À partir du 29e vol, des améliorations ont été régulièrement apportées visant à augmenter les performances de lancement, renforcer la compétitivité internationale et simplifier les installations au sol pour une exploitation plus efficace. Les modifications ont permis à la fusée de voler plus longtemps dans l’espace et d’allumer le moteur pour placer les satellites sur une orbite plus proche de l’orbite géostationnaire, ou de placer plusieurs satellites sur des orbites de différentes altitudes en un seul lancement, ce qui, auparavant, aurait nécessité plusieurs fusées. Cela a permis de réaliser des lancements plus rentables, avec des succès à la fois en orbite héliosynchrone et en orbite basse.

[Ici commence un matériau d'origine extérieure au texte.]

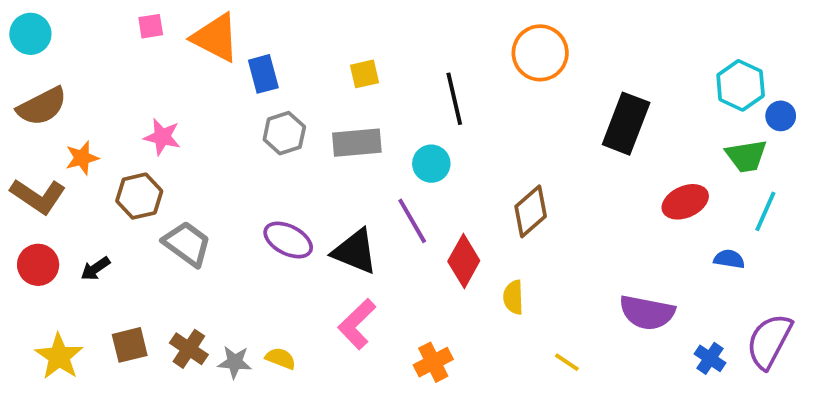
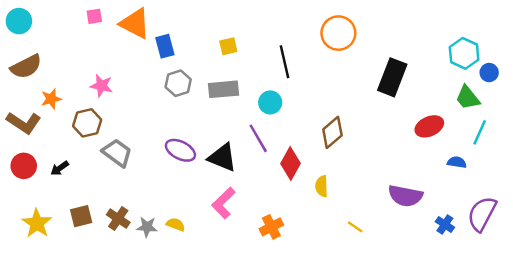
green trapezoid: (746, 156) -> (468, 98), turned 60

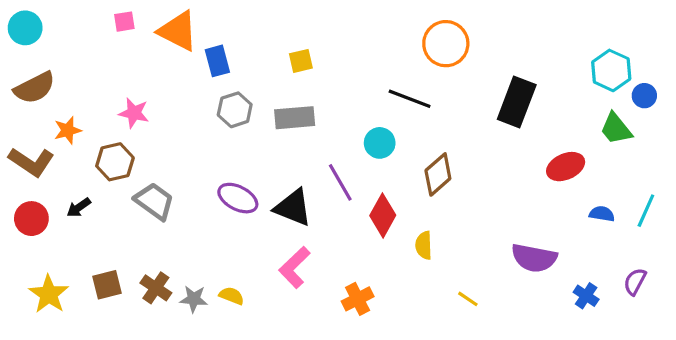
black line: (285, 62) -> (410, 99), moved, turned -56
cyan circle: (270, 102) -> (380, 143), moved
cyan line: (480, 132) -> (646, 211), moved
black arrow: (60, 168) -> (79, 208), moved
purple semicircle: (482, 214) -> (635, 282), size x0.6

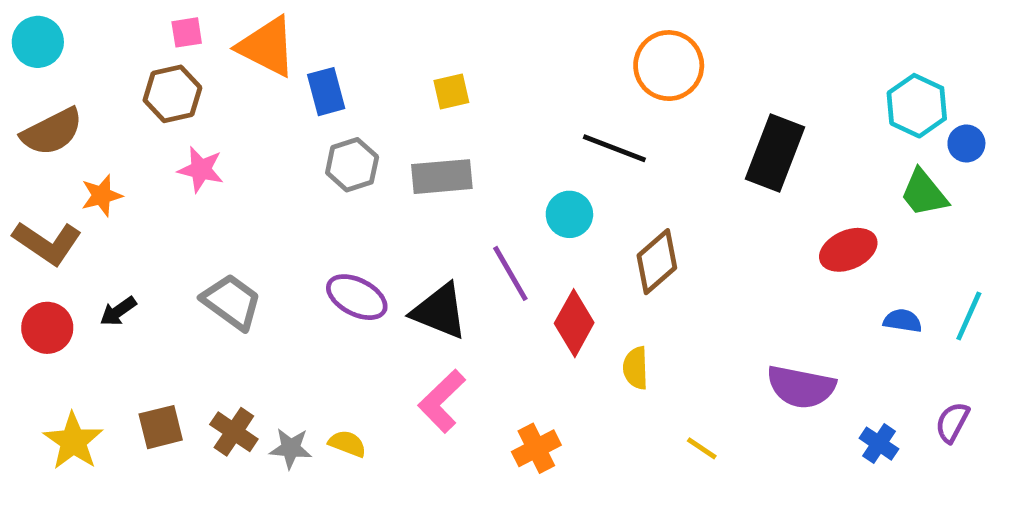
brown hexagon: (115, 162) -> (172, 94), moved

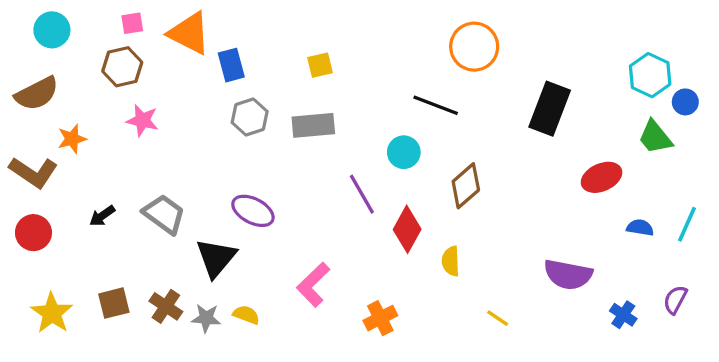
cyan circle: (38, 42) -> (52, 30), moved
black arrow: (118, 311) -> (102, 216), moved
black triangle: (439, 311) -> (216, 258), moved, turned 48

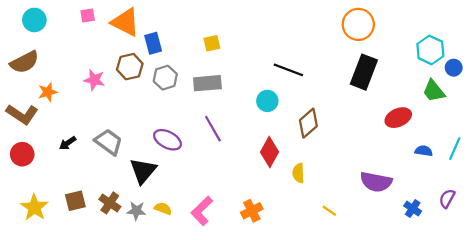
orange circle: (474, 47) -> (358, 24), moved
brown hexagon: (122, 67) -> (130, 67), moved
purple line: (362, 194) -> (213, 129), moved
pink L-shape: (313, 285) -> (202, 211), moved

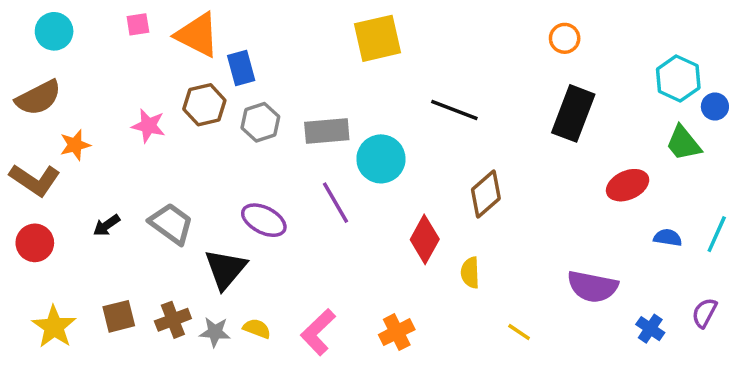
orange circle: (358, 24) -> (565, 38), size x0.6
yellow square: (212, 43) -> (378, 38), moved, size x1.8
cyan circle: (267, 101) -> (381, 159), moved, size x1.4
brown cross: (110, 203) -> (173, 320), turned 35

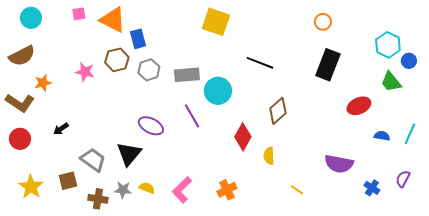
yellow square: (378, 38) -> (216, 22), turned 32
gray trapezoid: (171, 224) -> (93, 160), moved
brown cross: (173, 320) -> (98, 199), moved, turned 30

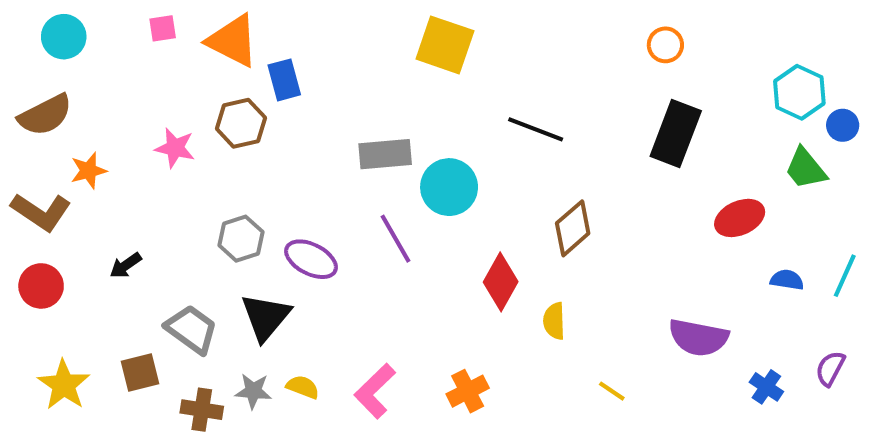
gray hexagon: (149, 70) -> (241, 239), moved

Vers la fin de sa carrière, la H-IIA a également lancé des satellites commerciaux internationaux. Le vol n°40 a lancé le satellite d’observation KhalifaSat des Émirats Arabes Unis, le vol n°42 le satellite d’exploration martienne HOPE des Émirats, et le vol n°45 le satellite de communication britannique Inmarsat-6.
Après 50 lancements, la H-IIA affiche un taux de réussite de 98%.
La fusée H-IIA a marqué l’histoire spatiale japonaise par sa fiabilité et sa polyvalence. Elle a permis au Japon d’être reconnu comme un acteur majeur du transport spatial. Dorénavant, place à la nouvelle génération H3.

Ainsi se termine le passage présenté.